This WDL pipeline implements data pre-processing and initial variant calling according to the GATK Best Practices for germline SNP and Indel discovery in human exome sequencing data.
- Human exome sequencing data in unmapped BAM (uBAM) format
- One or more read groups, one per uBAM file, all belonging to a single sample (SM)
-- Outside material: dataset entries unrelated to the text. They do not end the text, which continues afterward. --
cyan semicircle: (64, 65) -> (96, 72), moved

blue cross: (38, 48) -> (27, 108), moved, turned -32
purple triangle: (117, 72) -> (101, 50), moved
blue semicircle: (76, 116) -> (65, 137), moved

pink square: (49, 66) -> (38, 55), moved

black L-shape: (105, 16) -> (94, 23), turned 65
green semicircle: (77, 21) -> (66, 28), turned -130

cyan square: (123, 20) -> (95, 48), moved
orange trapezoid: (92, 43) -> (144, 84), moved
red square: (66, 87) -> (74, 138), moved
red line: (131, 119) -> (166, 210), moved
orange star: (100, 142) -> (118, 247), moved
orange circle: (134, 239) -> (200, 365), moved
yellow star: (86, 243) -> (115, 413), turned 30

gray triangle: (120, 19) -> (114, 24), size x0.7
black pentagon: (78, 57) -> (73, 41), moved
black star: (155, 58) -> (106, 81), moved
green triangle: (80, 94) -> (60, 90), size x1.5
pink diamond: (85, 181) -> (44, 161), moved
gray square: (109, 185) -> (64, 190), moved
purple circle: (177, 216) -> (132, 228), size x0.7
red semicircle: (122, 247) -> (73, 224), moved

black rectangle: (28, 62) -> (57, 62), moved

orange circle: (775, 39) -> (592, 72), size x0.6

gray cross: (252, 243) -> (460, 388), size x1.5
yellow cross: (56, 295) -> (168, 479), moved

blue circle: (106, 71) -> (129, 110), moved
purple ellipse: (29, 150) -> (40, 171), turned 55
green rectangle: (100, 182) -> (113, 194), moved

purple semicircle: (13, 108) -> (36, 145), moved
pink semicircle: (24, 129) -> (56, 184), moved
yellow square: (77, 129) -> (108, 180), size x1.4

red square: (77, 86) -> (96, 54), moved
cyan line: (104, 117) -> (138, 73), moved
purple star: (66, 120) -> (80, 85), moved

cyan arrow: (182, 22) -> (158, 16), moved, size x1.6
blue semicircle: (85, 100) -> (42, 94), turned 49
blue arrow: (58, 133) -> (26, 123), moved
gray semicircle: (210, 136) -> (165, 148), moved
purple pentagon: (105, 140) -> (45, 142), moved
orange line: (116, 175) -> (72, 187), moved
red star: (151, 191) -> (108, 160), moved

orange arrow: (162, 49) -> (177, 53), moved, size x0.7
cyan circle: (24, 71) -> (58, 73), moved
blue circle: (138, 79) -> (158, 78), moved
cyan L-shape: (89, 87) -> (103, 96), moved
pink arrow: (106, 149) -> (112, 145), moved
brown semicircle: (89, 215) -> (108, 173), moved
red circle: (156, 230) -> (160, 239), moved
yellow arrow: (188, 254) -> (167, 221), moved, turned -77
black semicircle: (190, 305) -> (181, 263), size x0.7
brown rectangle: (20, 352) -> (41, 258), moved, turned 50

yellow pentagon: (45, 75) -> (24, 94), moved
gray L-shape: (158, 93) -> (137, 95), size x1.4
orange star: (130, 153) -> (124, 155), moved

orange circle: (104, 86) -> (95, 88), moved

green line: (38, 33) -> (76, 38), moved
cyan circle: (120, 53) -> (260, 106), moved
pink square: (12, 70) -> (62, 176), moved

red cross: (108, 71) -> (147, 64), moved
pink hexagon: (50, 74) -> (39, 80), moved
- Input uBAM files must additionally comply with the following requirements:
-
- filenames all have the same suffix (we use ".unmapped.bam")
-
- files must pass validation by ValidateSamFile
-
- reads are provided in query-sorted order
-
- all reads must have an RG tag
- GVCF output names must end in ".g.vcf.gz"
- Reference genome must be Hg38 with ALT contigs
- Unique exome calling, target, and bait .interval_list obtained from sequencing provider. Generally the calling, target, and bait files will not be the same.
- Cram, cram index, and cram md5
- GVCF and its gvcf index
- BQSR Report
- Several Summary Metrics
git clone --recursive https://github.com/MonashBioinformaticsPlatform/gatk4-exome-analysis-pipeline.git
# Create a conda environment called 'cromwell', and install cromwell into it
conda create -n cromwell -c bioconda -c conda-forge cromwell
conda activate cromwell
pip install gsutil
pip install j2cli
export REF_BASE=/scratch/pl41/references
mkdir -p $REF_BASE/references/broad-references/
cd $REF_BASE/references/broad-references/
gsutil -m rsync -r -x "CrossSpeciesContamination/*" gs://broad-references/hg38 hg38
mkdir -p $REF_BASE/references/gatk-best-practices/exome-analysis-pipeline
cd $REF_BASE/references/gatk-best-practices/exome-analysis-pipeline
gsutil -m cp gs://gatk-best-practices/exome-analysis-pipeline/SRR099969.unmapped.bam SRR099969.unmapped.bam .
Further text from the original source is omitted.